[Collected data]
########

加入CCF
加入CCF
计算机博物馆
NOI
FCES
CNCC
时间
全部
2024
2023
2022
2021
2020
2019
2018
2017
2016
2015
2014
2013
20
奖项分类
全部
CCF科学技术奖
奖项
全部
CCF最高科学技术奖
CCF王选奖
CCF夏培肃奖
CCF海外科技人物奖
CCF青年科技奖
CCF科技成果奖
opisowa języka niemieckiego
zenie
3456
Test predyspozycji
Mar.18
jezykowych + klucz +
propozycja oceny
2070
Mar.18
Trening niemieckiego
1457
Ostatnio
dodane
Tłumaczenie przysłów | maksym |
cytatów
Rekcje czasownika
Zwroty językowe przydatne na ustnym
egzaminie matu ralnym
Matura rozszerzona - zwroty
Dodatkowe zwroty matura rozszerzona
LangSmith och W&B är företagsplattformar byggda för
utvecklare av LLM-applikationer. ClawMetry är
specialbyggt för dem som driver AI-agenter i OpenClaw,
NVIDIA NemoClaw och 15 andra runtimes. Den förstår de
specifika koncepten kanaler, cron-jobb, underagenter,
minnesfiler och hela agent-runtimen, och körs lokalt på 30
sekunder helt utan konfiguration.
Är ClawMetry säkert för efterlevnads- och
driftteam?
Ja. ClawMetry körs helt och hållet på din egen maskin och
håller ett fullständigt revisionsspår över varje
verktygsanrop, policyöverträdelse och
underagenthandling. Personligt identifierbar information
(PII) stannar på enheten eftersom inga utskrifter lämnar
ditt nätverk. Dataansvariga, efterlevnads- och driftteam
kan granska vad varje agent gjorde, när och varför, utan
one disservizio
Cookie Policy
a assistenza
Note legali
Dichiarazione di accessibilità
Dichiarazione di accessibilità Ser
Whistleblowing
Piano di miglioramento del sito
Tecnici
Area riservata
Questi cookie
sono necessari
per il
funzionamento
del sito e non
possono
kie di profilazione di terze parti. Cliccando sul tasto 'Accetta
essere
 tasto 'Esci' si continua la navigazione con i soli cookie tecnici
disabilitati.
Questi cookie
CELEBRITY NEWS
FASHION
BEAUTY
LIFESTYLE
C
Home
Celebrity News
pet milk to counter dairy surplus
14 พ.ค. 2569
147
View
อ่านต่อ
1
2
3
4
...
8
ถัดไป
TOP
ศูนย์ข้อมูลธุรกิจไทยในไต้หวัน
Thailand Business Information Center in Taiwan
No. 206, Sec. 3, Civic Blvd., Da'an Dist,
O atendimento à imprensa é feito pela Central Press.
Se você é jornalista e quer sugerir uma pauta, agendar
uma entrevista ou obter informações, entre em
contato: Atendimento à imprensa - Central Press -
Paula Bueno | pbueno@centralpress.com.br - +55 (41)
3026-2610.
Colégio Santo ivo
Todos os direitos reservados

########

-- EXERCISE DIRECTIONS --
Look above for the line with "utvecklare av LLM-applikationer. ClawMetry är"; retype exactly that line, every line after it up to the line with "underagenthandling. Personligt identifierbar", and that line too, nothing else.

-- EXERCISE ANSWER --
utvecklare av LLM-applikationer. ClawMetry är
specialbyggt för dem som driver AI-agenter i OpenClaw,
NVIDIA NemoClaw och 15 andra runtimes. Den förstår de
specifika koncepten kanaler, cron-jobb, underagenter,
minnesfiler och hela agent-runtimen, och körs lokalt på 30
sekunder helt utan konfiguration.
Är ClawMetry säkert för efterlevnads- och
driftteam?
Ja. ClawMetry körs helt och hållet på din egen maskin och
håller ett fullständigt revisionsspår över varje
verktygsanrop, policyöverträdelse och
underagenthandling. Personligt identifierbar information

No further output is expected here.